Für jedes Alter das passende Menü
Seine Bedürfnisse verändern sich
Welpe : Wachstumsfutter, angepasst an die erwartete Größe, auf drei Mahlzeiten verteilt, ohne unnötige Kalziumergänzung.
Erwachsener : Kontrollierte Ration in zwei Mahlzeiten, angepasst an das Idealgewicht und die tatsächliche Aktivität.
Senior : Leicht verdauliches Futter, gegebenenfalls weniger energiereich, mit Gelenk- und Zahnkontrolle.
Welches Futter?
Trockenfutter, Nassfutter oder Hausration?
Premium-Trockenfutter, das gut formuliert ist, eignet sich für einen aktiven kleinen Hund in der Regel sehr gut, gegebenenfalls mit etwas Nassfutter als Ergänzung, wenn es in eine ausgewogene Ration integriert ist. Die Verdaulichkeit, die Qualität der Proteine und die Anpassung an sein Aktivitätsniveau müssen Vorrang vor der bloßen Schmackhaftigkeit haben.
Mengen
Wie viel geben?
Die täglichen Mengen müssen je nach Gewicht, Alter, Kastration und vor allem nach dem tatsächlichen Energieverbrauch des Hundes angepasst werden. Ein ruhiger Familienhund hat nicht die gleichen Bedürfnisse wie ein Parson, der regelmäßig sportliche oder jagdliche Aktivitäten ausübt.
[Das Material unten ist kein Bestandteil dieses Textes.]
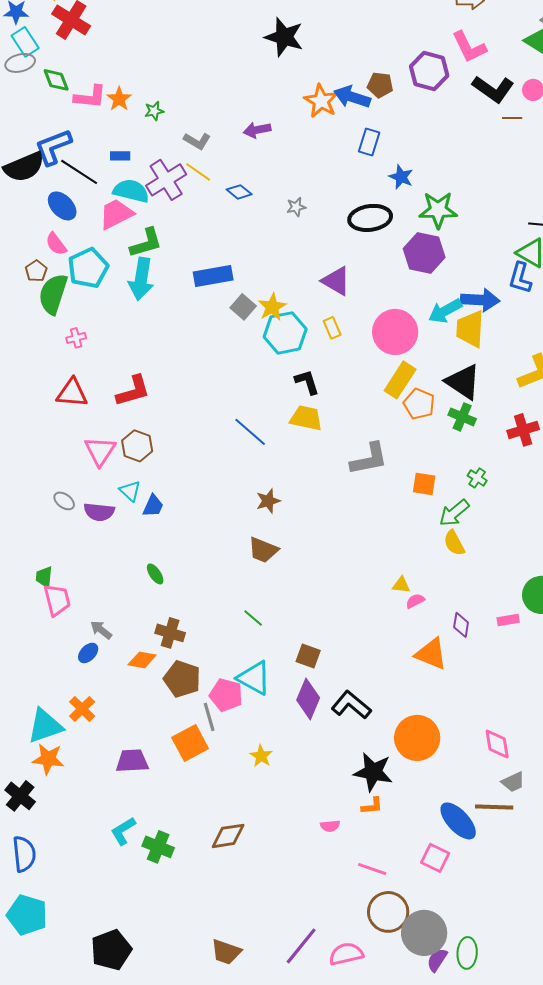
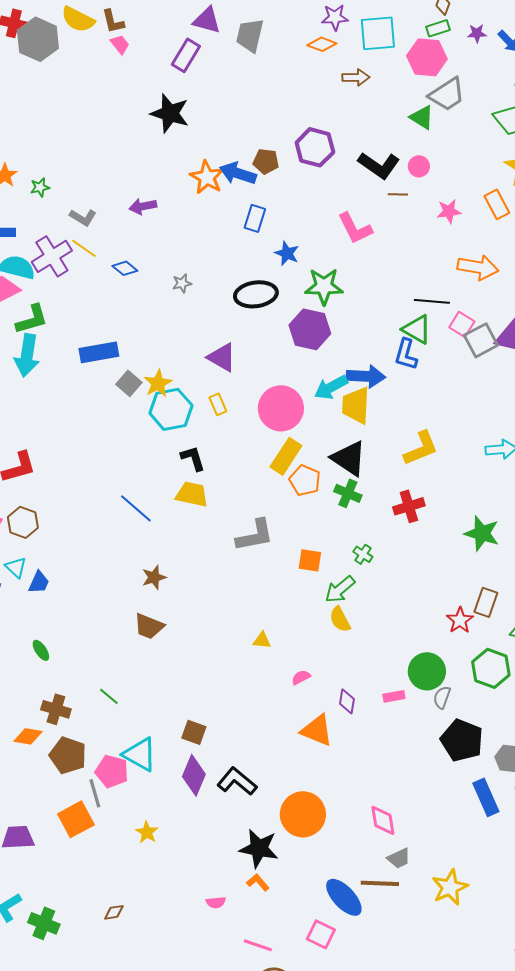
pink L-shape: (469, 47) -> (355, 228), moved
yellow triangle: (401, 585) -> (262, 640), moved
green line: (253, 618) -> (109, 696), moved
orange L-shape: (372, 806) -> (258, 882), turned -125
brown diamond: (228, 836) -> (114, 912), size x0.6

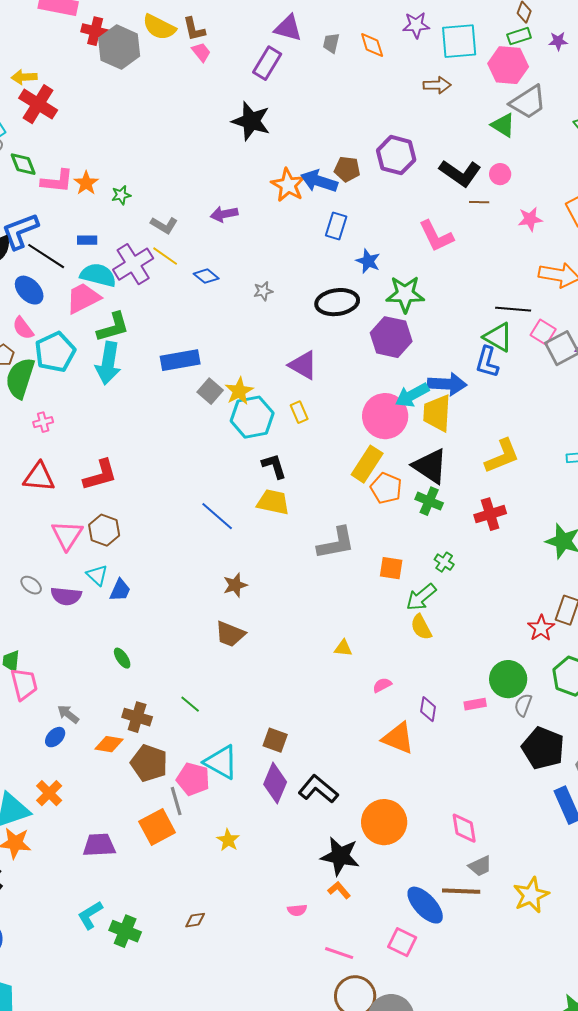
gray trapezoid: (250, 35) -> (331, 43), size x0.6
orange diamond: (322, 44) -> (372, 45), moved, turned 52
pink circle: (281, 408) -> (385, 416), moved

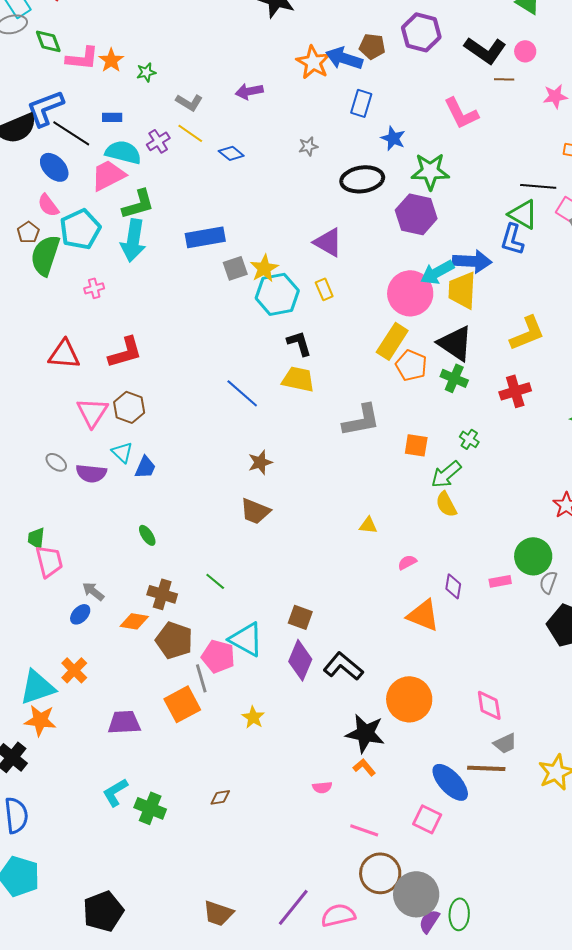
purple cross: (133, 264) -> (158, 141), size x0.6
gray star: (263, 291) -> (308, 146), moved
gray square: (210, 391) -> (235, 268), turned 30
pink cross: (43, 422) -> (94, 288), moved

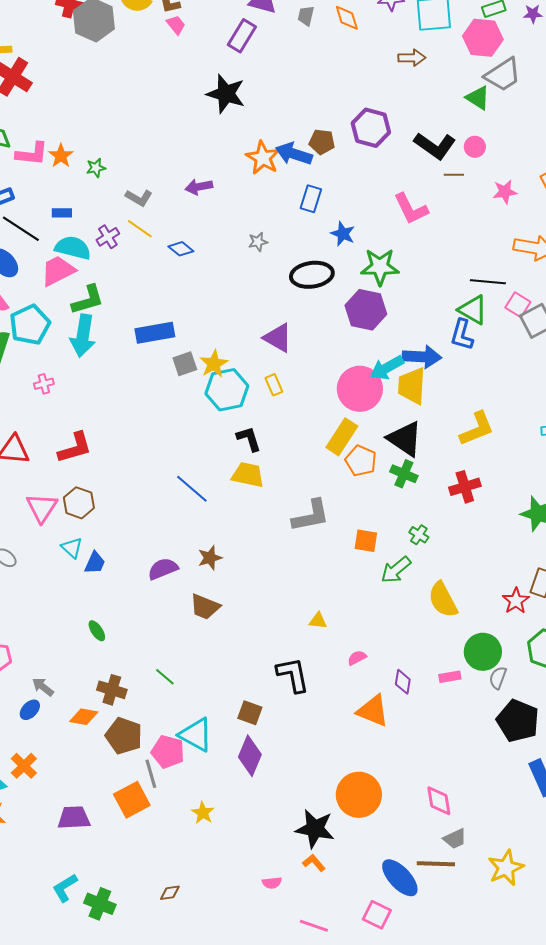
purple semicircle: (91, 473) -> (163, 569), moved, turned 152
yellow semicircle: (446, 504) -> (443, 600), moved, size x1.4
black L-shape: (343, 666) -> (293, 675), moved, turned 39

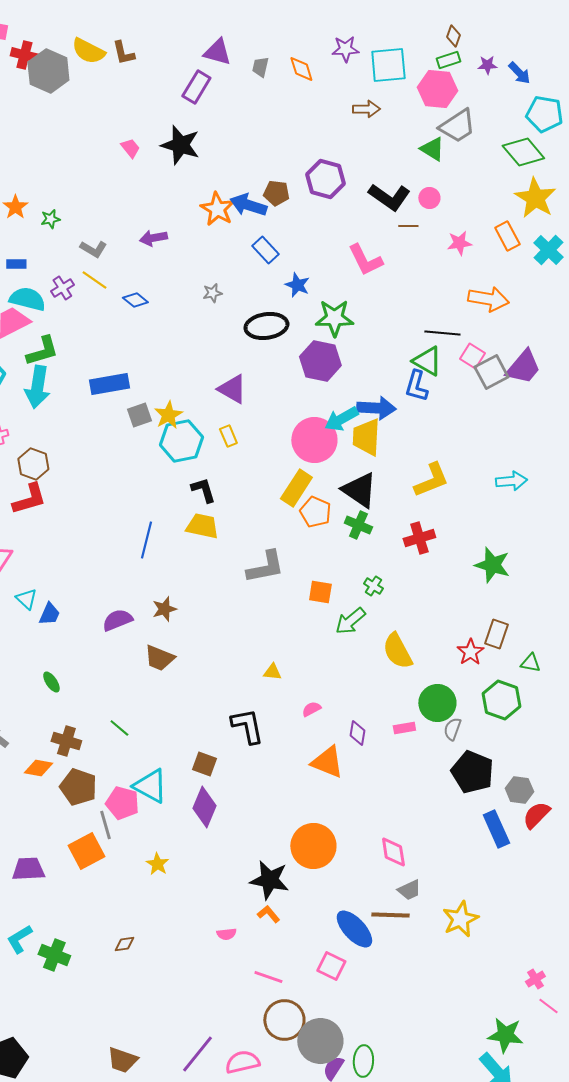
pink trapezoid: (176, 25) -> (130, 148), moved
blue rectangle: (311, 199) -> (265, 250), turned -60
blue line: (192, 489) -> (146, 540), turned 63
brown hexagon: (79, 503) -> (33, 464), moved

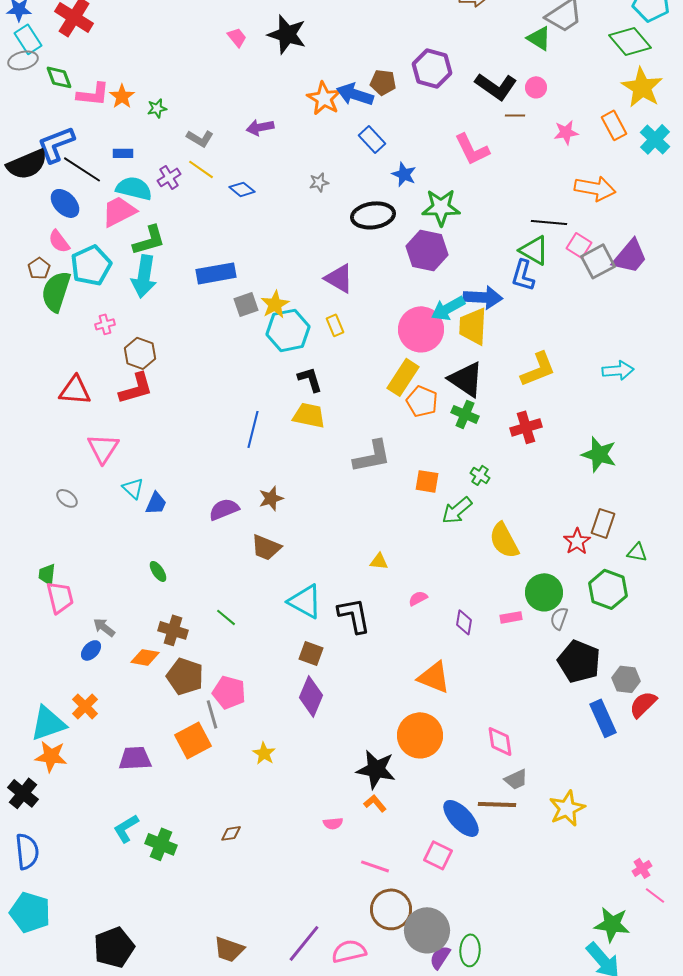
orange triangle: (327, 762) -> (434, 677), moved
cyan triangle: (150, 786) -> (305, 601), moved

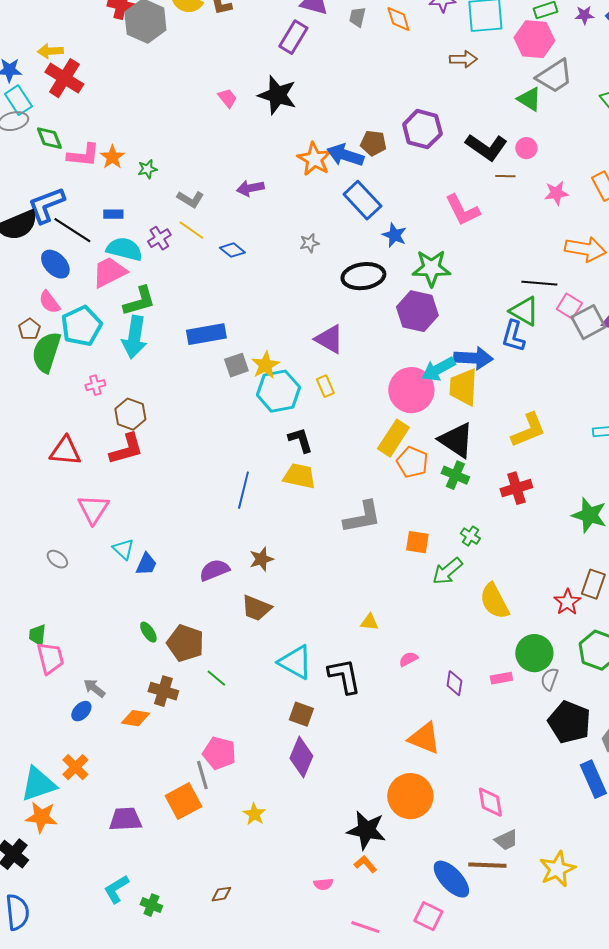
blue rectangle: (372, 139) -> (362, 200), size x1.4
brown pentagon: (185, 676) -> (185, 643), moved
green cross: (161, 844) -> (151, 905), size x0.7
| Gewicht | Tagesmenge | Mahlzeiten/Tag |
|---|---|---|
| 6 - 7 kg | 137 - 199 g | 2 |
| 7 - 8 kg | 155 - 225 g | 2 |
| 8 - 9 kg | 166 - 227 g | 2 |
Wechsel
Futterumstellung erfolgreich gestalten
Jede Futterumstellung muss über mehrere Tage schrittweise erfolgen, um Verdauungsstörungen zu begrenzen. Das schrittweise Mischen des alten und des neuen Futters ermöglicht es, die Verträglichkeit zu beobachten und die Ration gelassener anzupassen.
Flüssigkeitszufuhr
Wasser nicht vernachlässigen
Sauberes, frisches Wasser muss jederzeit verfügbar sein, mit erhöhter Aufmerksamkeit nach Anstrengung, bei warmem Wetter oder bei langen Ausflügen. Bei einem so aktiven Hund ist eine gute Hydratation ein fester Bestandteil des täglichen Gleichgewichts.
Kleine Extras
Leckerlis – in Maßen
Leckerlis können für die Erziehung und die Motivation nützlich sein, vorausgesetzt, sie bleiben maßvoll und werden in die gesamte Energiezufuhr integriert. Besser ist es, kleine, leicht verdauliche Belohnungen zu bevorzugen, um weder seine Figur noch seine Konzentration zu beeinträchtigen.
Gute Gewohnheiten
Für einen optimalen Napf
- Die Ration jeden Tag abwiegen, statt nach Volumen zu servieren.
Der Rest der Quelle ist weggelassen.